Esta concepção weberiana bebe na filosofia política de Immanuel Kant. Para Kant, o Estado é, por excelência, “a unificação de uma multiplicidade de homens sob leis jurídicas”. Portanto, o Estado é uma empresa de dominação de uns sobre outros que usa do recurso da violência, ou a ameaça de seu emprego. Trata-se de uma violência legítima, porque autorizada pelo direito; direito este criado no conjunto das instituições da república. Assim, o direito aparece como oposto da violência como resultado da simples vontade dos outros (ADORNO, 2002: 7).

Em Kant, o direito aparece como o oposto da violência.
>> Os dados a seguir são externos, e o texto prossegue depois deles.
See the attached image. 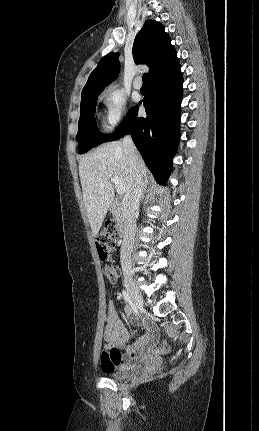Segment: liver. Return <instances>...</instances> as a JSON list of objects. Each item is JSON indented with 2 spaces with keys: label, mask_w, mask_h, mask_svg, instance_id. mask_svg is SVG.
I'll list each match as a JSON object with an SVG mask.
<instances>
[{
  "label": "liver",
  "mask_w": 259,
  "mask_h": 431,
  "mask_svg": "<svg viewBox=\"0 0 259 431\" xmlns=\"http://www.w3.org/2000/svg\"><path fill=\"white\" fill-rule=\"evenodd\" d=\"M140 169L146 178L147 168L140 157ZM79 175L83 201L92 233L96 236L102 226L108 209L114 200L111 178L116 176L127 193L132 185V175L121 141H114L97 147L79 162Z\"/></svg>",
  "instance_id": "liver-1"
}]
</instances>
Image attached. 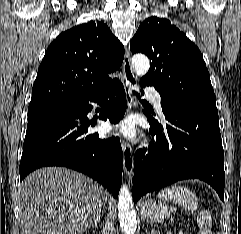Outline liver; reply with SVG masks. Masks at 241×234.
<instances>
[{
	"label": "liver",
	"mask_w": 241,
	"mask_h": 234,
	"mask_svg": "<svg viewBox=\"0 0 241 234\" xmlns=\"http://www.w3.org/2000/svg\"><path fill=\"white\" fill-rule=\"evenodd\" d=\"M106 194L81 173L38 169L19 188L21 234H83L101 212Z\"/></svg>",
	"instance_id": "obj_1"
}]
</instances>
Daí, destacando Bobbio (1984 APUD ADORNO, 2002), no início das monarquias modernas tivemos um duplo processo de unificação: a unificação de todas as fontes jurídicas na lei; e a classificação de todos os ordenamentos jurídicos no ordenamento jurídico estatal. Desse modo, não se reconheceria outro ordenamento jurídico que não o ordenamento jurídico estatal, e não outra fonte jurídica que não a fonte jurídica do ordenamento estatal insculpida na lei. Em decorrência desse processo, o poder estatal é um poder absoluto porque emerge como o único capaz de produzir o direito; de produzir normas vinculatórias válidas para todos os membros de uma sociedade, indistintamente.

Portanto, quando o agente estatal passa por cima da lei e, por sua vez, do direito ele está praticando a violência ilegítima, ou ilegal. Passa por cima do direito do outro, que é a liberdade positiva, segundo Kant, e rasga a lei produzida pela república para o controle social, sem derramamento de sangue, diga-se, da violência e do crime. Sendo, a partir desse seu ato e a depender do grau do uso irresponsivo da violência praticada, criminoso.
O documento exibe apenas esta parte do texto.